I forgot to mention that for similar reasons I avoid to use
information (processing) mechanistics and terminology.

There are certainly some relationships between SemEco and
Marx-Engels' thinking, in particular what concerns sights on the role
of things for humans. But I think, on the whole, the differences
weigh heavier. It will be easier and more fruitful to discuss that
relationship later on. I understand your urge for making comparisons.
I hesitate to say, but my experience is, that comparing SemEco and
traditional thinking on this or that detail level did often hinder
rather than help understanding in early stages of getting involved.
The basics are so entirely different and you cannot mix. I will be
glad to discuss any comparison that may be revealing under fruitful
conditions.

The 19th century developments, especially German idealism and the
materialist reaction thereupon have in my understanding been leading
in the off.
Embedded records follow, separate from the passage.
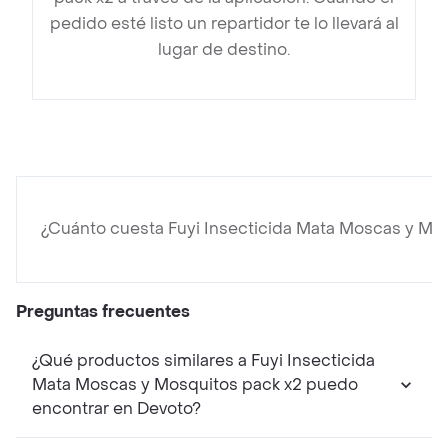
pedido esté listo un repartidor te lo llevará al
lugar de destino.
¿Cuánto cuesta Fuyi Insecticida Mata Moscas y Mo
Preguntas frecuentes
¿Qué productos similares a Fuyi Insecticida
Mata Moscas y Mosquitos pack x2 puedo
encontrar en Devoto?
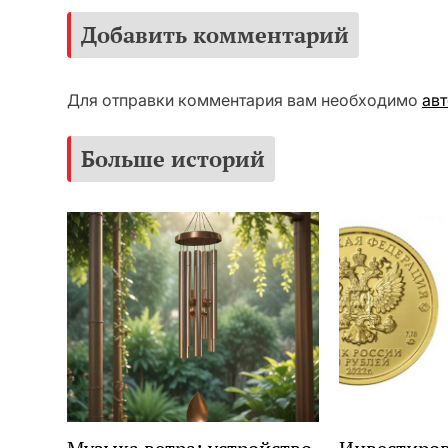
Добавить комментарий
Для отправки комментария вам необходимо
ав
Больше историй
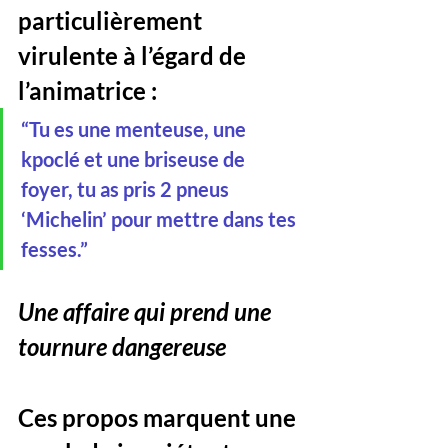
particulièrement 
virulente à l’égard de 
l’animatrice :
“Tu es une menteuse, une 
kpoclé et une briseuse de 
foyer, tu as pris 2 pneus 
‘Michelin’ pour mettre dans tes 
fesses.”
Une affaire qui prend une 
tournure dangereuse
Ces propos marquent une 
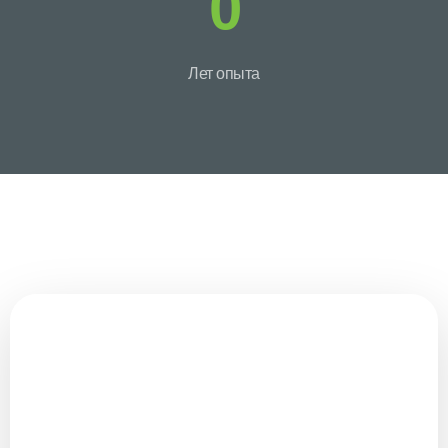
0
Лет опыта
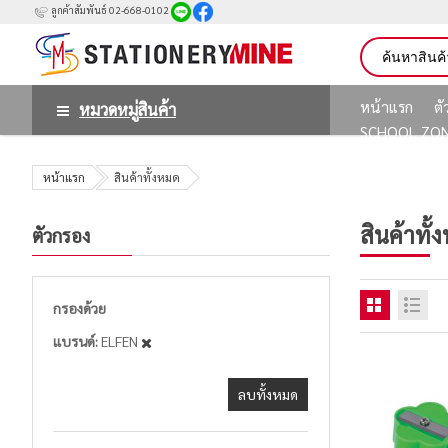
ลูกค้าสัมพันธ์ 02-668-0102
หน้าแรก
ต
หมวดหมู่สินค้า
SCHOOL ZO
หน้าแรก
สินค้าทั้งหมด
สินค้าทั้
ตัวกรอง
กรองด้วย
แบรนด์
ELFEN
ลบทั้งหมด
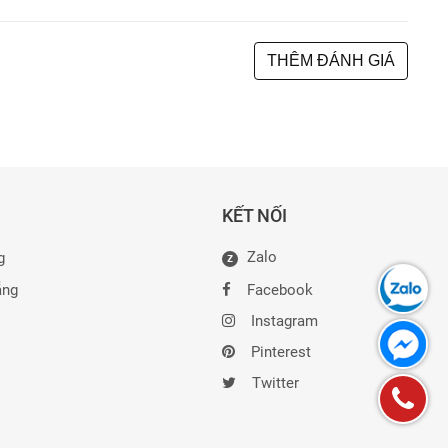
THÊM ĐÁNH GIÁ
KẾT NỐI
Zalo
g
Z
ẵng
Facebook
Instagram
Pinterest
Twitter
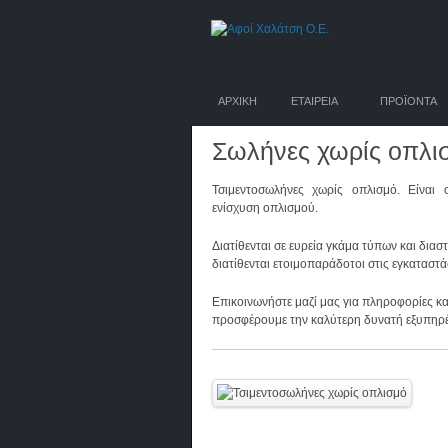
ΑΡΧΙΚΗ
ΕΤΑΙΡΕΙΑ
ΠΡΟΪΟΝΤΑ
Σωλήνες χωρίς οπλι
Τσιμεντοσωλήνες χωρίς οπλισμό. Είναι 
ενίσχυση οπλισμού.
Διατίθενται σε ευρεία γκάμα τύπων και διασ
διατίθενται ετοιμοπαράδοτοι στις εγκαταστά
Επικοινωνήστε μαζί μας για πληροφορίες κα
προσφέρουμε την καλύτερη δυνατή εξυπηρ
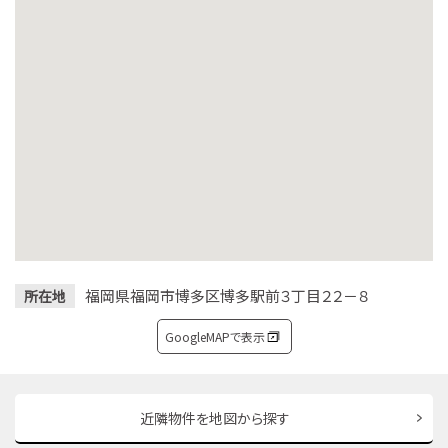
福岡県福岡市博多区博多駅前３丁目２２－８
所在地
GoogleMAPで表示
近隣物件を地図から探す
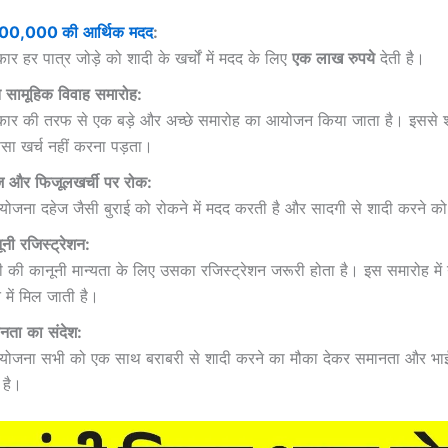
,00,000
की
आर्थिक
मदद
:
ार हर पात्र जोड़े को शादी के खर्चों में मदद के लिए
एक
लाख
रुपये
देती है।
त
सामूहिक
विवाह
समारोह
:
ार की तरफ से एक बड़े और अच्छे समारोह का आयोजन किया जाता है। इससे 
पैसा खर्च नहीं करना पड़ता।
ज
और
फिजूलखर्ची
पर
रोक
:
योजना दहेज जैसी बुराई को रोकने में मदद करती है और सादगी से शादी करने को 
ूनी
रजिस्ट्रेशन
:
ी की कानूनी मान्यता के लिए उसका रजिस्ट्रेशन जरूरी होता है। इस समारोह में
त में मिल जाती है।
नता
का
संदेश
:
योजना सभी को एक साथ बराबरी से शादी करने का मौका देकर समानता और भाईच
 है।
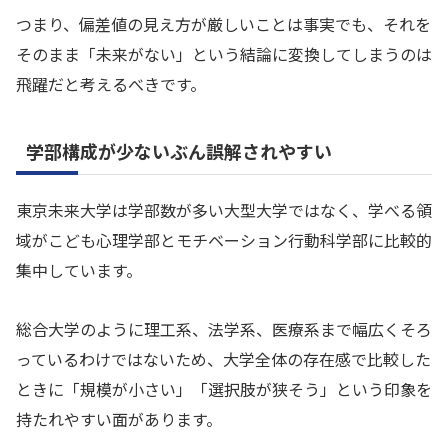
つまり、偏差値の見え方が厳しいことは事実でも、それを
そのまま「未来がない」という結論に変換してしまうのは
飛躍だと考えるべきです。
学部構成が少ないぶん誤解されやすい
東京未来大学は学部数が多い大型大学ではなく、学べる領
域がこども心理学部とモチベーション行動科学部に比較的
集中しています。
総合大学のように理工系、法学系、医療系まで幅広くそろ
っているわけではないため、大学全体の存在感で比較した
ときに「規模が小さい」「選択肢が狭そう」という印象を
持たれやすい面があります。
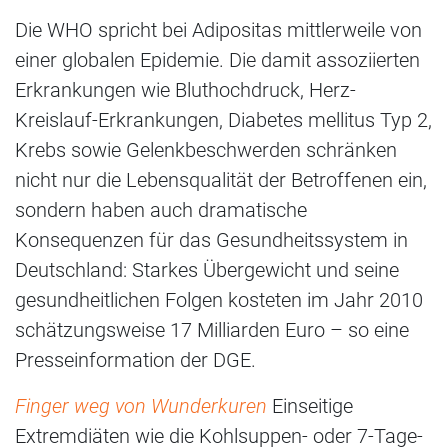
Die WHO spricht bei Adipositas mittlerweile von
einer globalen Epidemie. Die damit assoziierten
Erkrankungen wie Bluthochdruck, Herz-
Kreislauf-Erkrankungen, Diabetes mellitus Typ 2,
Krebs sowie Gelenkbeschwerden schränken
nicht nur die Lebensqualität der Betroffenen ein,
sondern haben auch dramatische
Konsequenzen für das Gesundheitssystem in
Deutschland: Starkes Übergewicht und seine
gesundheitlichen Folgen kosteten im Jahr 2010
schätzungsweise 17 Milliarden Euro – so eine
Presseinformation der DGE.
Finger weg von Wunderkuren
Einseitige
Extremdiäten wie die Kohlsuppen- oder 7-Tage-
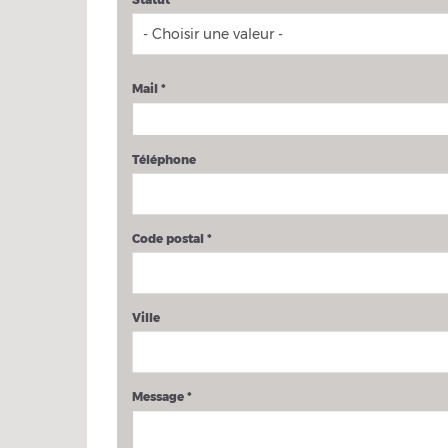
Mail
*
Téléphone
Code postal
*
Ville
Message
*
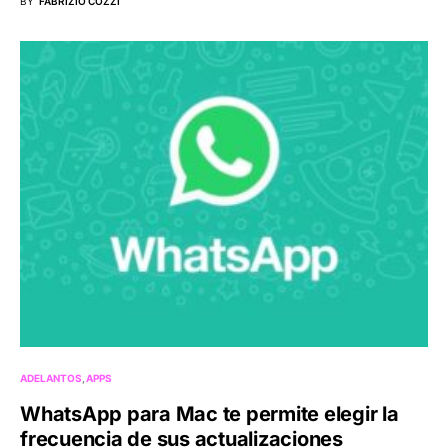
BY
FABRIZIO COZZI
ADELANTOS
APPS
WhatsApp para Mac te permite elegir la
frecuencia de sus actualizaciones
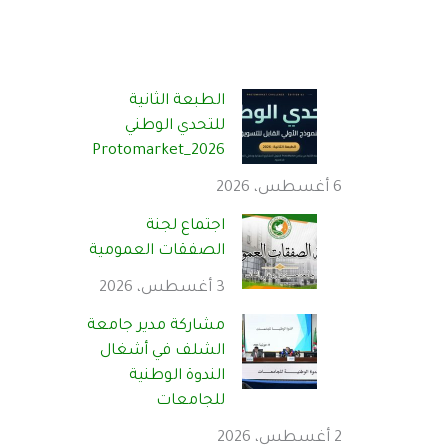
الطبعة الثانية
للتحدي الوطني
Protomarket_2026
6 أغسطس، 2026
اجتماع لجنة
الصفقات العمومية
3 أغسطس، 2026
مشاركة مدير جامعة
الشلف في أشغال
الندوة الوطنية
للجامعات
2 أغسطس، 2026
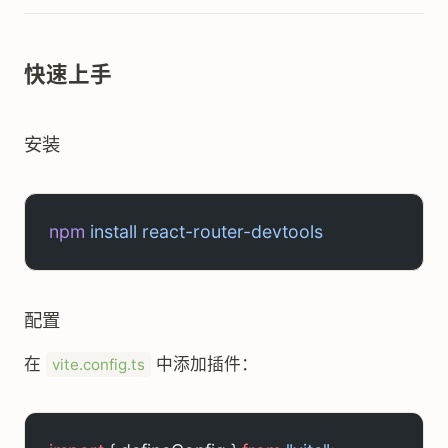
快速上手
安装
npm
 install
 react-router-devtools
配置
在
中添加插件：
vite.config.ts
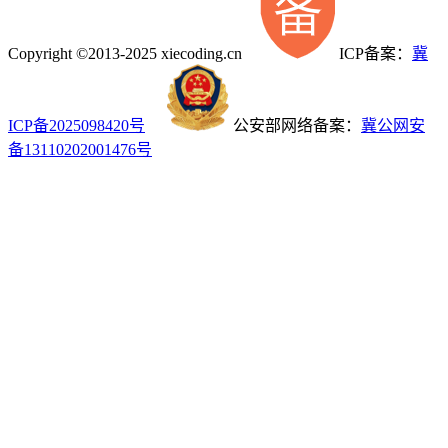
Copyright ©2013-2025 xiecoding.cn
ICP备案：
冀
ICP备2025098420号
公安部网络备案：
冀公网安
备13110202001476号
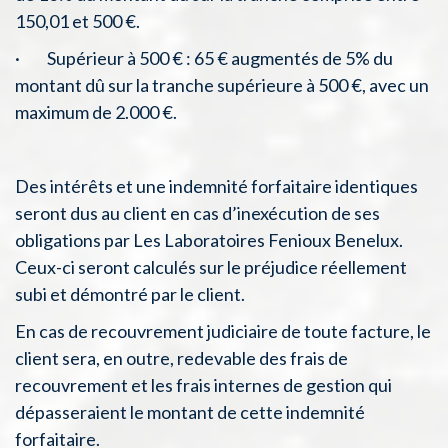
150,01 et 500 €.
· Supérieur à 500 € : 65 € augmentés de 5% du
montant dû sur la tranche supérieure à 500 €, avec un
maximum de 2.000 €.
Des intérêts et une indemnité forfaitaire identiques
seront dus au client en cas d’inexécution de ses
obligations par Les Laboratoires Fenioux Benelux.
Ceux-ci seront calculés sur le préjudice réellement
subi et démontré par le client.
En cas de recouvrement judiciaire de toute facture, le
client sera, en outre, redevable des frais de
recouvrement et les frais internes de gestion qui
dépasseraient le montant de cette indemnité
forfaitaire.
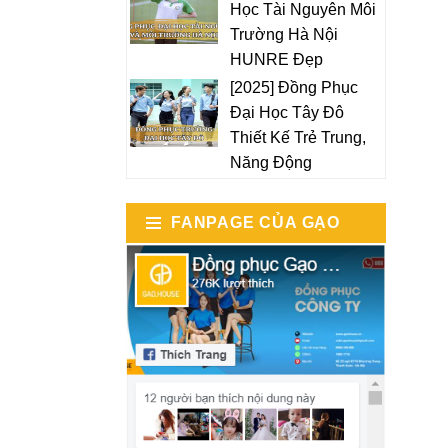
Học Tài Nguyên Môi
Trường Hà Nội
HUNRE Đẹp
[2025] Đồng Phục
Đại Học Tây Đô
Thiết Kế Trẻ Trung,
Năng Động
FANPAGE CỦA GẠO
HOUSE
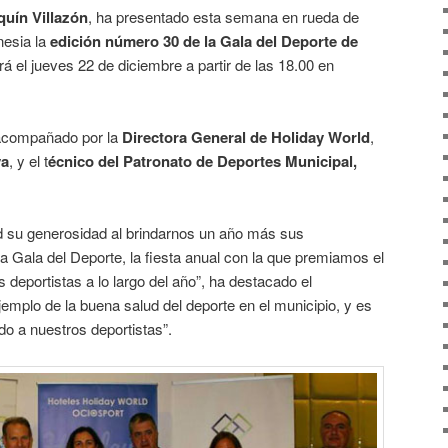
quín Villazón
, ha presentado esta semana en rueda de
nesia la
edición número 30 de la Gala del Deporte de
rá el jueves 22
de diciembre a partir de las 18.00 en
 acompañado por la
Directora General de Holiday World
,
ya
, y el t
écnico del Patronato de Deportes Municipal,
 su generosidad al brindarnos un año más sus
la Gala del Deporte, la fiesta anual con la que premiamos el
 deportistas a lo largo del año”, ha destacado el
jemplo de la buena salud del deporte en el municipio, y es
o a nuestros deportistas”.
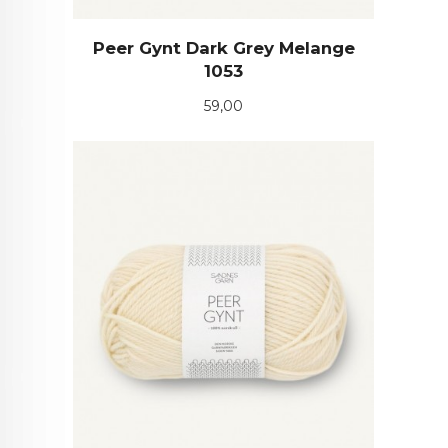
Peer Gynt Dark Grey Melange
1053
Pris
59,00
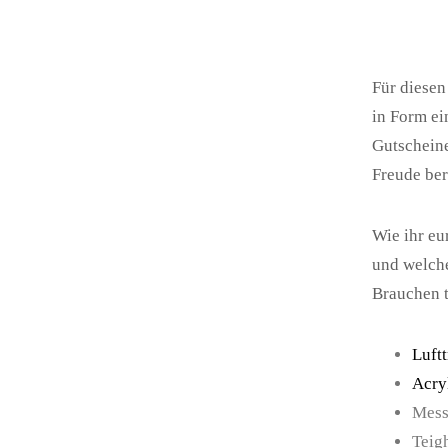
Für diesen
in Form ei
Gutscheine
Freude ber
Wie ihr eu
und welche
Brauchen t
Luft
Acry
Mess
Teig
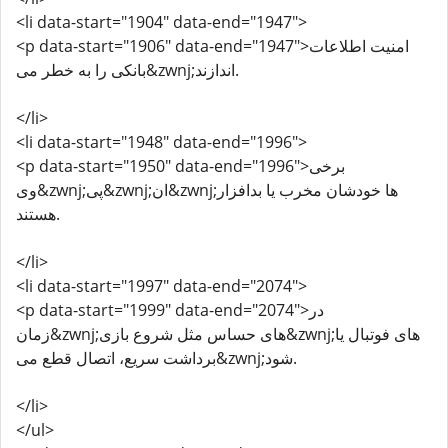
<li data-start="1904" data-end="1947">
<p data-start="1906" data-end="1947">امنیت اطلاعات
بانکی را به خطر می&zwnj;اندازند.
</li>
<li data-start="1948" data-end="1996">
<p data-start="1950" data-end="1996">برخی
وی&zwnj;پی&zwnj;ان&zwnj;ها خودشان مخرب یا بدافزار
هستند.
</li>
<li data-start="1997" data-end="2074">
<p data-start="1999" data-end="2074">در
زمان&zwnj;های حساس مثل شروع بازی&zwnj;های فوتبال یا
برداشت سریع، اتصال قطع می&zwnj;شود.
</li>
</ul>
Kant has prepared that split. We cannot build on either.
While the 18th century had laid a forgotten foundation: evolutive and
dialogical, avoiding both historicism and necessity, astonishingly
non-dualistic, truly humanistic in a very pervasive sense of
non-separation facts and values, etc., etc. Indeed there were people
like Diderot, Ferguson, Herder and others who had clearly seen that
understanding the human condition, an anthropology based on
observation, is essential to all the rest of understanding and
knowledge. Kant said reason is absolute and given; Herder claimed it
depends on language and language is a human evolvement.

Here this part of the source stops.